C’est donc l’ouverture de la liaison transversale Bordeaux-Lyon qui cristallise à présent toutes les attentions. Si les rencontres avec les sociétaires, les acteurs institutionnels, économiques, de la société civile et des habitants des territoires desservis ont été provisoirement ajournées pour cause de second confinement, le travail se poursuit autour du futur service. Il comprendra trois allers-retours quotidiens, dont un de nuit. L’objectif est de parvenir à un temps de parcours inférieur à 7 heures, les derniers services assurés par la SNCF en 2014 l’ayant été en 7 h 20. Le nombre de voyageurs transportés pourrait, ainsi, atteindre 690 000 en 2023, ce qui permettrait d’atteindre le point d’équilibre d’exploitation.

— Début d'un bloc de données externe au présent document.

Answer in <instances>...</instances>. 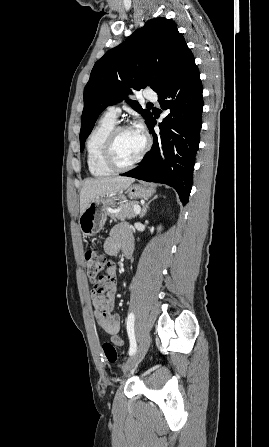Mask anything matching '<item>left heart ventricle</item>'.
Wrapping results in <instances>:
<instances>
[{
  "label": "left heart ventricle",
  "instance_id": "b2bd125f",
  "mask_svg": "<svg viewBox=\"0 0 269 447\" xmlns=\"http://www.w3.org/2000/svg\"><path fill=\"white\" fill-rule=\"evenodd\" d=\"M146 144L144 132L135 127L121 131L115 142L116 159L121 164L133 162L142 152Z\"/></svg>",
  "mask_w": 269,
  "mask_h": 447
}]
</instances>
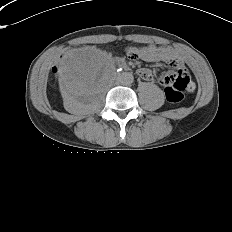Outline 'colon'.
I'll list each match as a JSON object with an SVG mask.
<instances>
[{
    "instance_id": "colon-1",
    "label": "colon",
    "mask_w": 232,
    "mask_h": 232,
    "mask_svg": "<svg viewBox=\"0 0 232 232\" xmlns=\"http://www.w3.org/2000/svg\"><path fill=\"white\" fill-rule=\"evenodd\" d=\"M136 54H132L131 58H136ZM56 67L53 71H56ZM166 98L171 103H178L183 99V91L189 86V77L186 75L169 74L163 78Z\"/></svg>"
}]
</instances>
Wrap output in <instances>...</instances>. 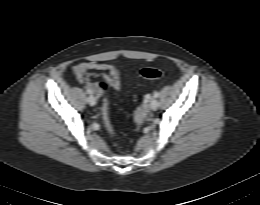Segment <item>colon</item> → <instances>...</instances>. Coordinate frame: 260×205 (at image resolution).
<instances>
[{
    "label": "colon",
    "instance_id": "1",
    "mask_svg": "<svg viewBox=\"0 0 260 205\" xmlns=\"http://www.w3.org/2000/svg\"><path fill=\"white\" fill-rule=\"evenodd\" d=\"M140 75L144 79L159 80V79L163 78L164 73L160 68L146 67L140 71ZM98 87L102 92L106 93L109 90V88L111 87V83L107 78H103L98 82ZM101 115H102L103 124H104L106 130L109 132V134L114 135L115 133H114L113 127H112L109 117H108L107 99H104V101L102 103Z\"/></svg>",
    "mask_w": 260,
    "mask_h": 205
}]
</instances>
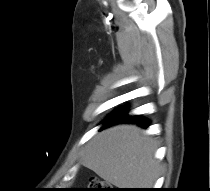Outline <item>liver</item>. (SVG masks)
<instances>
[{"instance_id": "6515ba94", "label": "liver", "mask_w": 210, "mask_h": 191, "mask_svg": "<svg viewBox=\"0 0 210 191\" xmlns=\"http://www.w3.org/2000/svg\"><path fill=\"white\" fill-rule=\"evenodd\" d=\"M155 142L135 125H117L97 134L81 163L118 188H149L158 176Z\"/></svg>"}]
</instances>
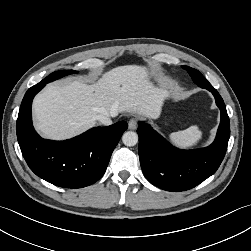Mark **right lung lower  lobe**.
Masks as SVG:
<instances>
[{"label": "right lung lower lobe", "mask_w": 251, "mask_h": 251, "mask_svg": "<svg viewBox=\"0 0 251 251\" xmlns=\"http://www.w3.org/2000/svg\"><path fill=\"white\" fill-rule=\"evenodd\" d=\"M47 83L40 82L26 92L17 119V139L30 169L56 186L82 188L98 181L106 171L111 154L128 124L117 122L95 127L64 141L41 138L33 128L31 105Z\"/></svg>", "instance_id": "98d812e1"}]
</instances>
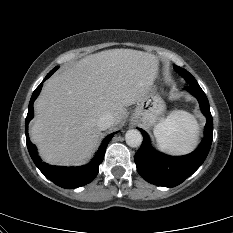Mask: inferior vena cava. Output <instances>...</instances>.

Les rames automotrices bimode qui seront utilisées devront nécessairement comporter une partie fourgon. Railcoop entend répondre à une demande très forte des utilisateurs des trains Intercités voyageant avec des vélos. Ces mêmes voyageurs disposeront également d’une restauration à bord.
Les tickets seront disponibles dans chacune des gares du parcours, et leur prix devra être concurrentiel par rapport à celui du covoiturage. Car l’objectif est bien de prendre des parts de marché à la route, y compris aux SLO, dont les temps de parcours sont supérieurs de plusieurs heures.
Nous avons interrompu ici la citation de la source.